Multiplying boolean matrices

Why is there such a performance difference between multiplying float matrices and other kinds of matrices? I understand float matrices hit BLAS which is heavily optimized. But is this a fundamental difference or or just that we are lacking a “BLAS for boolean matrices” for example?

image

Can we expect that in the future with a generic Julia implementation of BLAS this difference will disappear?

Is there a package one can use now to speedup boolean matrices?

1 Like

As suggested by @antoine-levitt, it is interesting to look at the non-BLAS float matmul currently implemented in Julia.

image

Interesting this is also quite faster than the boolean matrix matmul. Is there some intrinsic difficulty in multiplying against boolean matrices?

Notice that a fast boolean matrix matmul could be useful in deep learning for one-hot represented data.
If the one-hot data could be represented as BitArray the memory usage would be quite smaller.

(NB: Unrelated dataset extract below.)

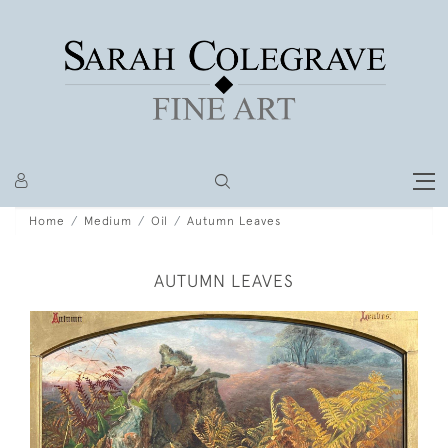
Home
Medium
Oil
Autumn Leaves
AUTUMN LEAVES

Hm, generic_matmatmul still does something fancy (see _generic_matmatmul! in LinearAlgebra/src/matmul.jl) so that’s not quite a plain comparison. You’d have to code your own three-loops algorithm to compare. If you want fast bool matmuls, maybe take a look at GitHub - JuliaLinearAlgebra/Octavian.jl: Multi-threaded BLAS-like library that provides pure Julia matrix multiplication

Using Octavian things are faster:

image

But float matmul still wins significantly.

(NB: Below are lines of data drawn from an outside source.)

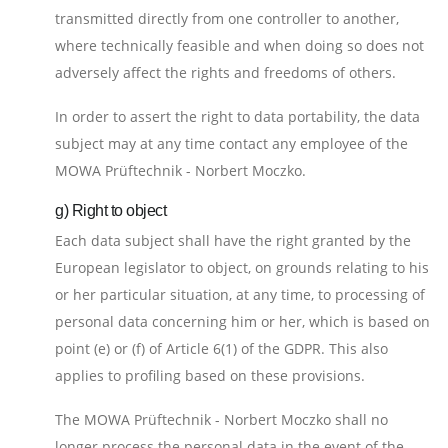
transmitted directly from one controller to another,
where technically feasible and when doing so does not
adversely affect the rights and freedoms of others.
In order to assert the right to data portability, the data
subject may at any time contact any employee of the
MOWA Prüftechnik - Norbert Moczko.
g) Right to object
Each data subject shall have the right granted by the
European legislator to object, on grounds relating to his
or her particular situation, at any time, to processing of
personal data concerning him or her, which is based on
point (e) or (f) of Article 6(1) of the GDPR. This also
applies to profiling based on these provisions.
The MOWA Prüftechnik - Norbert Moczko shall no
longer process the personal data in the event of the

Unfortunately Octavian doesn’t seem to work with BitMatrix, https://github.com/JuliaLinearAlgebra/Octavian.jl/issues/123.

1 Like

Are you interested in a Matmul with an addition where 1+1 = 1 or 1+1=0?
The performance difference comes from indexing into a BitArray which involves slicing to get Int with the correct value. It could be implement a lot faster by bit level boolean operation by and-ing the two vectors and then either checking whether it is non-zero (when 1+1=1) or checking the last bit of the intrinsic popcount (when you want 1+1=0).

1 Like